Personally, I think that all the negative feed back from the so called fans drove down viewership. If something is screamed loud enough and long enough people begin to listen and beleive it even if they disagree. They think this is something wrong with them if they like it. I know when this series first came out the rabid amount of hate from these fans was over the top in a lot of cases. I remember SYFY defending the show quite strongly. I have always defended the show as well on these types of discussions. I get burned when I suggest that SGA was the weakest of the 3. The villin of the Week does not work for me. I liked some ot the actors better in SGA but over all the show was nto that good in my opinion.
Now that these people got their wish where is all the celebrating?

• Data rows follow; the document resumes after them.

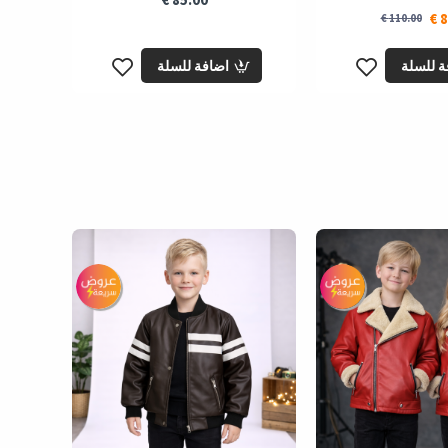
8
110.00 €
ة للسلة
اضافة للسلة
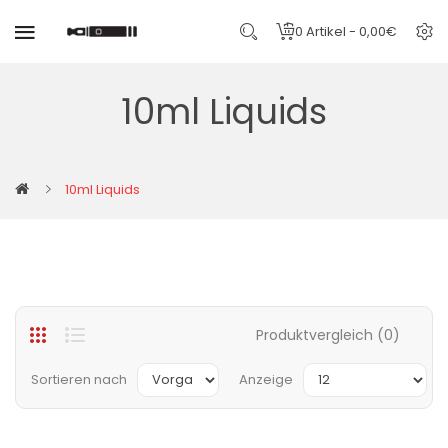
0 Artikel - 0,00€
10ml Liquids
10ml Liquids
Produktvergleich (0)
Sortieren nach
Anzeige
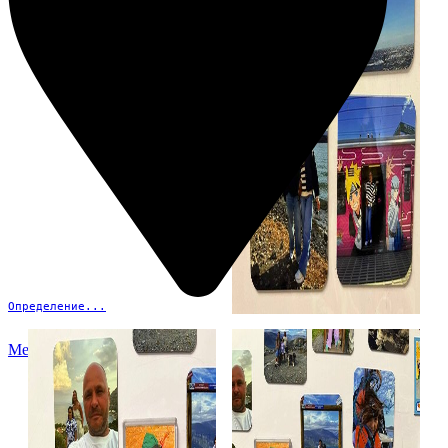
Определение...
Меню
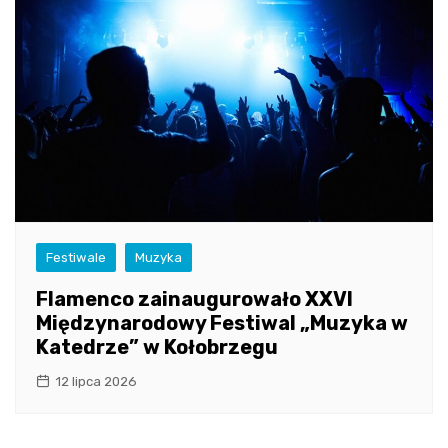
Festiwale
Muzyka
Flamenco zainaugurowało XXVI
Międzynarodowy Festiwal „Muzyka w
Katedrze” w Kołobrzegu
12 lipca 2026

In fact it is just the opposite-The amount of out cry against the cancellation has been growing stronger as the series neared the end. If there had of been more support form the fan base instead of the hate maybe the audience would have grown?
There is also a commitment needed by staff at SYFY. A 2 year 40 episode deal is a VERY MAJOR BIG DEAL in TV Land beleive me I understand. The best example of metwork support I can think of at this moment is SEINFELD. This show too had a small but loyal audience and it took years for it to become a mega-hit!! In fact, only 1 or 2 people beleived enough in this show at NBC that it kept going. Then look how it became the anchor for the entire network. Now I realize that any type of SGU will not appeal to that large of a fan bas-but one never knows!!!!
David Unvert says
I am really getting ticked off with shows that NEED to run much longer being shut down. Not just on Sci fi either. Shows that have an “it will all be clear in the end” grand plan cannot be shut down half way thru.
WRITE A G.D. book then PLEASE. Continue it on in book form as a series like star trek did for eternity or just one novel.
David Unvert says
Oh, and in no way did SGU suck. It was a very strong concept that had limitless potential. Only the “dark” of the ship made for some less than wow factor visuals, however they could have done more off world stuff.